Step 1 — create a client profile for the company
- Go to Guest CRM → Clients → Create. Set the client type to Company (or use the company name as the legal name and tick a Business flag, depending on your version).
- Fill: legal name, NIPT/VAT number, billing address, billing email, accounts-payable contact.
- Set payment terms: net-30 (or whatever your contract specifies). The system uses this to compute the due date on every invoice issued to this client.
- Set a credit limit. This is the maximum unpaid balance the company can carry before the system warns. Be conservative — easier to raise than to chase.
- Save. The company is now a payable counterparty in the system.
Step 2 — attach reservations to the company
- Create the reservation as usual: guest's name (the actual person staying), room, dates.
- On the reservation form, set the bill-to (or company / billing client) to the company you created. Some properties also tag the reservation with a corporate code or contract number.
- Specify what the company covers: typically Room + Breakfast. Anything outside that scope (minibar, room service, spa, telephone) goes on the guest's own folio for personal payment at check-out.
- If the company's credit limit would be exceeded by adding this reservation, the system warns. Stop and check with finance.
Step 3 — at check-out
- Settle the guest's personal folio (minibar, etc.) — they pay the incidentals at the desk.
- The company-billed portion stays as an open balance against the company client.
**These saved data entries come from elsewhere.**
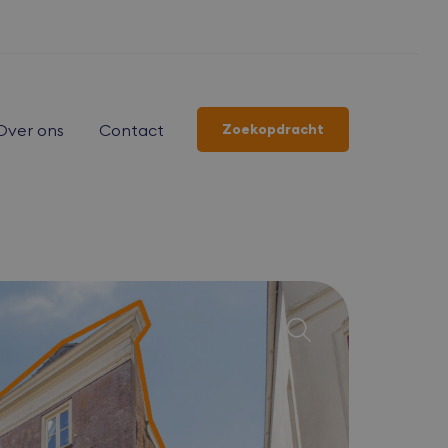
Over ons
Contact
Zoekopdracht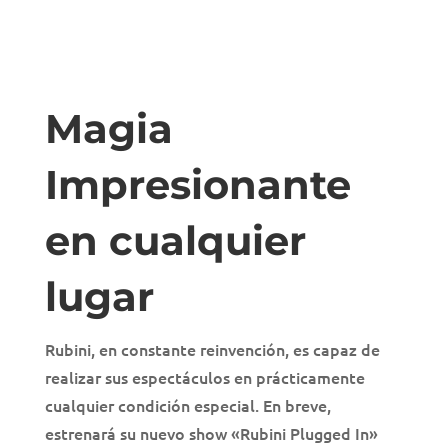
Magia
Impresionante
en cualquier
lugar
Rubini, en constante reinvención, es capaz de
realizar sus espectáculos en prácticamente
cualquier condición especial. En breve,
estrenará su nuevo show «Rubini Plugged In»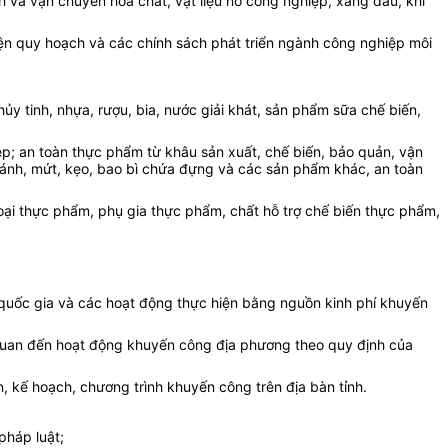
nh và vận chuyển hóa chất, vật liệu nổ công nghiệp, xăng dầu, khí
hiện quy hoạch và các chính sách phát triển ngành công nghiệp môi
ủy tinh, nhựa, rượu, bia, nước giải khát, sản phẩm sữa chế biến,
ệp; an toàn thực phẩm từ khâu sản xuất, chế biến, bảo quản, vận
, bánh, mứt, kẹo, bao bì chứa đựng và các sản phẩm khác, an toàn
loại thực phẩm, phụ gia thực phẩm, chất hỗ trợ chế biến thực phẩm,
 quốc gia và các hoạt động thực hiện bằng nguồn kinh phí khuyến
n quan đến hoạt động khuyến công địa phương theo quy định của
án, kế hoạch, chương trình khuyến công trên địa bàn tỉnh.
pháp luật;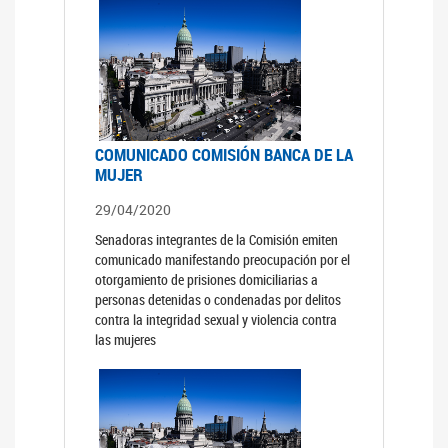
COMUNICADO COMISIÓN BANCA DE LA
MUJER
29/04/2020
Senadoras integrantes de la Comisión emiten
comunicado manifestando preocupación por el
otorgamiento de prisiones domiciliarias a
personas detenidas o condenadas por delitos
contra la integridad sexual y violencia contra
las mujeres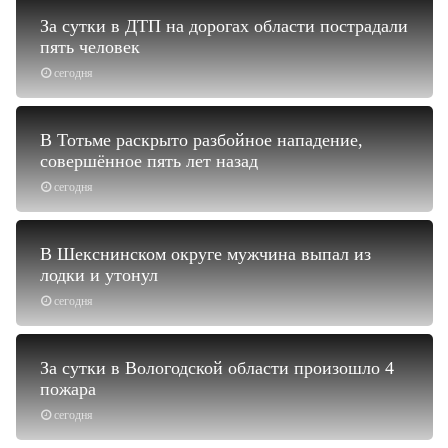
За сутки в ДТП на дорогах области пострадали
пять человек
сегодня
В Тотьме раскрыто разбойное нападение,
совершённое пять лет назад
сегодня
В Шекснинском округе мужчина выпал из
лодки и утонул
сегодня
За сутки в Вологодской области произошло 4
пожара
сегодня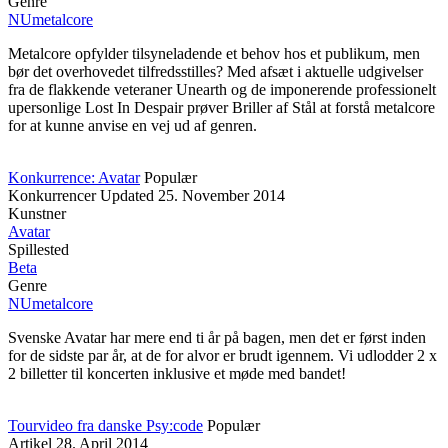
Genre
NUmetalcore
Metalcore opfylder tilsyneladende et behov hos et publikum, men
bør det overhovedet tilfredsstilles? Med afsæt i aktuelle udgivelser
fra de flakkende veteraner Unearth og de imponerende professionelt
upersonlige Lost In Despair prøver Briller af Stål at forstå metalcore
for at kunne anvise en vej ud af genren.
Konkurrence: Avatar
Populær
Konkurrencer
Updated
25. November 2014
Kunstner
Avatar
Spillested
Beta
Genre
NUmetalcore
Svenske Avatar har mere end ti år på bagen, men det er først inden
for de sidste par år, at de for alvor er brudt igennem. Vi udlodder 2 x
2 billetter til koncerten inklusive et møde med bandet!
Tourvideo fra danske Psy:code
Populær
Artikel
28. April 2014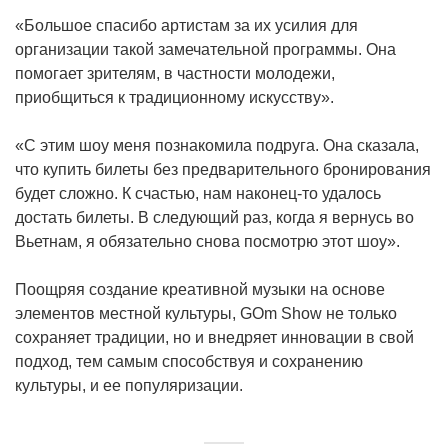
«Большое спасибо артистам за их усилия для
организации такой замечательной программы. Она
помогает зрителям, в частности молодежи,
приобщиться к традиционному искусству».
«С этим шоу меня познакомила подруга. Она сказала,
что купить билеты без предварительного бронирования
будет сложно. К счастью, нам наконец-то удалось
достать билеты. В следующий раз, когда я вернусь во
Вьетнам, я обязательно снова посмотрю этот шоу».
Поощряя создание креативной музыки на основе
элементов местной культуры, GOm Show не только
сохраняет традиции, но и внедряет инновации в свой
подход, тем самым способствуя и сохранению
культуры, и ее популяризации.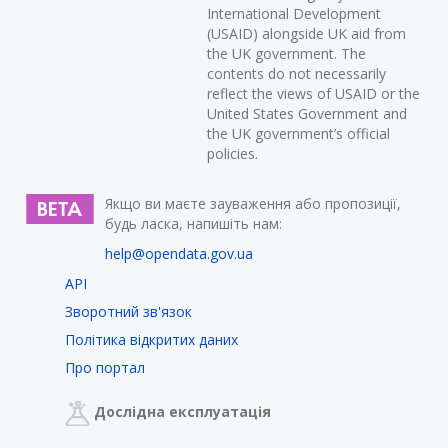
International Development
(USAID) alongside UK aid from
the UK government. The
contents do not necessarily
reflect the views of USAID or the
United States Government and
the UK government’s official
policies.
Якщо ви маєте зауваження або пропозиції,
будь ласка, напишіть нам:
help@opendata.gov.ua
API
Зворотний зв'язок
Політика відкритих даних
Про портал
Дослідна експлуатація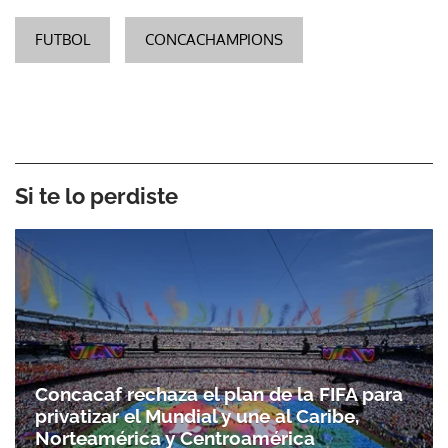
FUTBOL
CONCACHAMPIONS
Si te lo perdiste
Concacaf rechaza el plan de la FIFA para
privatizar el Mundial y une al Caribe,
Norteamérica y Centroamérica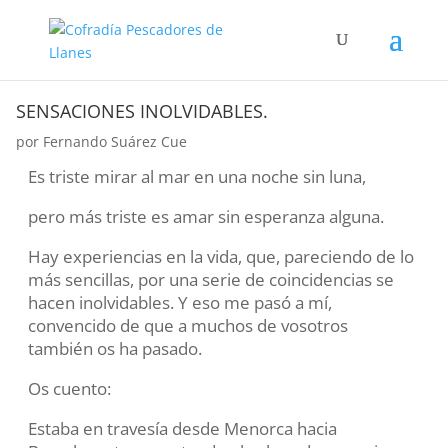
SENSACIONES INOLVIDABLES.
por
Fernando Suárez Cue
Es triste mirar al mar en una noche sin luna,
pero más triste es amar sin esperanza alguna.
Hay experiencias en la vida, que, pareciendo de lo
más sencillas, por una serie de coincidencias se
hacen inolvidables. Y eso me pasó a mí,
convencido de que a muchos de vosotros
también os ha pasado.
Os cuento:
Estaba en travesía desde Menorca hacia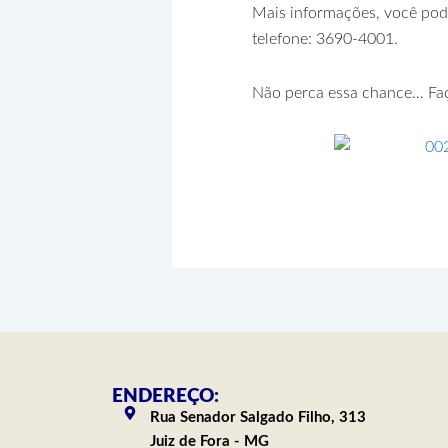
Mais informações, você pod
telefone: 3690-4001.
Não perca essa chance… Faça
ENDEREÇO:
Rua Senador Salgado Filho, 313
Juiz de Fora - MG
Two paths from here:
- Per-stay invoicing: issue an invoice to the company immediately at check-out and email it to billing.
- Monthly invoicing (city ledger): close the stay without invoicing; consolidate all the company's stays for the month into one statement at month-end.
Step 4 — the monthly statement (city ledger model)
- On the last business day of the month, run AR / open balance for each company client.
- Generate the monthly statement: list every stay (guest name, dates, room, amount), subtotal, VAT, total.
- Issue the consolidated invoice to the company, attach the statement as backup, email to AP.
- Diary the due date (per the payment terms — net-30 = 30 days from invoice date).
Step 5 — collecting payment
- When payment arrives (bank transfer typically), record it against the invoice in Payments. Match the amount and reference.
- Partial payments: apply what came in; the invoice stays open for the remainder. Don't write off without authorization.
- AR aging report (Reports → AR Aging) is your weekly check: how much each company owes, and how old. Anything in 60+ needs a phone call this week.
Edge cases
- Mid-stay billing change: guest extends and the company contract caps stays at 5 nights — switch the bill-to on additional nights to the guest, document the reason on the reservation.
- No-show on a company reservation: the company is on the hook per your cancellation policy, but always confirm with the corporate booker before invoicing — relationships matter more than one no-show fee.
- Multiple guests on one company invoice: works fine — one company client, many reservations under it. The monthly statement aggregates all of them.
- Currency mismatches: the company may want USD invoices while you operate in ALL. Decide and document at contract signing; the system can issue in either currency but you need to set the convention upfront.